At 9.48am on Thursday, Air India flight 423 took off from New Delhi bound for Ahmedabad.
It was an entirely normal day and a wholly normal flight, except for the fact that the plane, an 11-year-old Boeing Dreamliner, landed 20 minutes early.
After more than two hours on the tarmac parked at Terminal 2 of the Sardar Vallabhbhai Patel International Airport, Captain Sumeet Sabharwal taxied onto the single runway and prepared for take-off.
Captain Sabharwal’s destination was London’s Gatwick airport, and onboard for the 10-hour flight were 12 crew and 230 passengers – mostly Indian nationals, with 53 British citizens, some Portuguese and a Canadian too.
In Seat 11A, next to the emergency door on the left side of the plane, was Vishwash Kumar Ramesh, a 40-year-old man from London who was in Gujarat visiting family with his brother, who was sitting in 11J.
CCTV and mobile phone footage showed what happened immediately after take-off at 1.38pm.

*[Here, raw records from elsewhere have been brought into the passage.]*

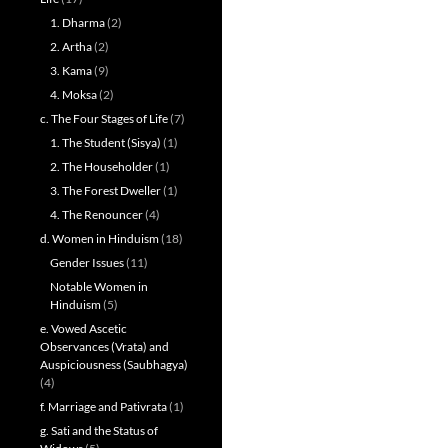
1. Dharma
(2)
2. Artha
(2)
3. Kama
(9)
4. Moksa
(2)
c. The Four Stages of Life
(7)
1. The Student (Sisya)
(1)
2. The Householder
(1)
3. The Forest Dweller
(1)
4. The Renouncer
(4)
d. Women in Hinduism
(18)
Gender Issues
(11)
Notable Women in
Hinduism
(5)
e. Vowed Ascetic
Observances (Vrata) and
Auspiciousness (Saubhagya)
(4)
f. Marriage and Pativrata
(1)
g. Sati and the Status of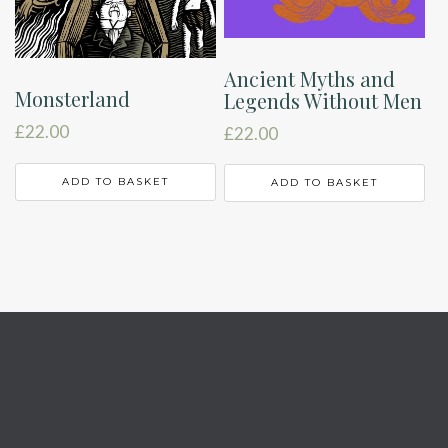
Ancient Myths and
Monsterland
Legends Without Men
£
22.00
£
22.00
ADD TO BASKET
ADD TO BASKET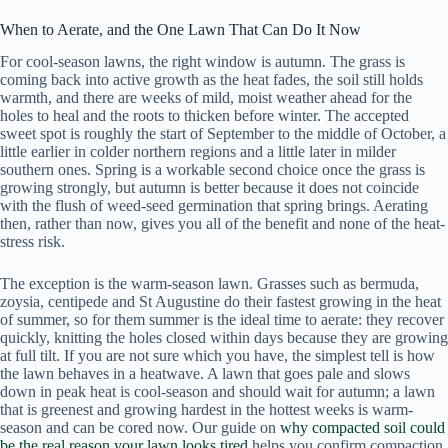
When to Aerate, and the One Lawn That Can Do It Now
For cool-season lawns, the right window is autumn. The grass is
coming back into active growth as the heat fades, the soil still holds
warmth, and there are weeks of mild, moist weather ahead for the
holes to heal and the roots to thicken before winter. The accepted
sweet spot is roughly the start of September to the middle of October, a
little earlier in colder northern regions and a little later in milder
southern ones. Spring is a workable second choice once the grass is
growing strongly, but autumn is better because it does not coincide
with the flush of weed-seed germination that spring brings. Aerating
then, rather than now, gives you all of the benefit and none of the heat-
stress risk.
The exception is the warm-season lawn. Grasses such as bermuda,
zoysia, centipede and St Augustine do their fastest growing in the heat
of summer, so for them summer is the ideal time to aerate: they recover
quickly, knitting the holes closed within days because they are growing
at full tilt. If you are not sure which you have, the simplest tell is how
the lawn behaves in a heatwave. A lawn that goes pale and slows
down in peak heat is cool-season and should wait for autumn; a lawn
that is greenest and growing hardest in the hottest weeks is warm-
season and can be cored now. Our guide on
why compacted soil could
be the real reason your lawn looks tired
helps you confirm compaction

First, the Dreamliner climbed about 160 metres, reaching a speed of 322km/h, according to the minimal flight data available. Then, 10 seconds after leaving the ground, its upward motion stalled and the plane began to lose height.

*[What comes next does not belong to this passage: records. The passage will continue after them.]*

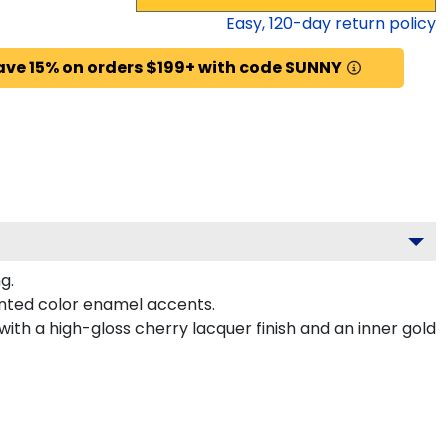
Easy,
120
-day return policy
ave 15% on orders $199+ with code SUNNY
g.
nted color enamel accents.
ith a high-gloss cherry lacquer finish and an inner gold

Nose up, tilting slightly, it sank steadily downward for five seconds before crashing in the crowded neighbourhoods surrounding the airport.

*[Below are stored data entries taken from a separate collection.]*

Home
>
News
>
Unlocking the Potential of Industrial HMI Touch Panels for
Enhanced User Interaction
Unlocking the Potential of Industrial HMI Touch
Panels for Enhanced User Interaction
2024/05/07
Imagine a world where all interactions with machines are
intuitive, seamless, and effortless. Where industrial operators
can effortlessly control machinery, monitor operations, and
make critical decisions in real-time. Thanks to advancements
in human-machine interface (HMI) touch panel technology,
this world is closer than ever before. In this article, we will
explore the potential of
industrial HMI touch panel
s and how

Captain Sabharwal had issued a distress call to air traffic control but made no further communication.
The massive blast as the plane’s full fuel tanks exploded was heard across the city, and sent flames and a column of thick black smoke into the sky.
Keyur Prajapathi, a 27-year-old doctor at Ahmedabad Civil Hospital, about a kilometre from the airport, was on duty.
“I looked outside the window and saw black smoke. Within seconds, our phones started to ring. It took me another two to three minutes to understand what had happened,” said Prajapathi.
The Dreamliner, weighing more than 200 tonnes and carrying more than 100 000 litres of fuel, had crashed into accommodation for doctors at the hospital, including a hostel where medical students live.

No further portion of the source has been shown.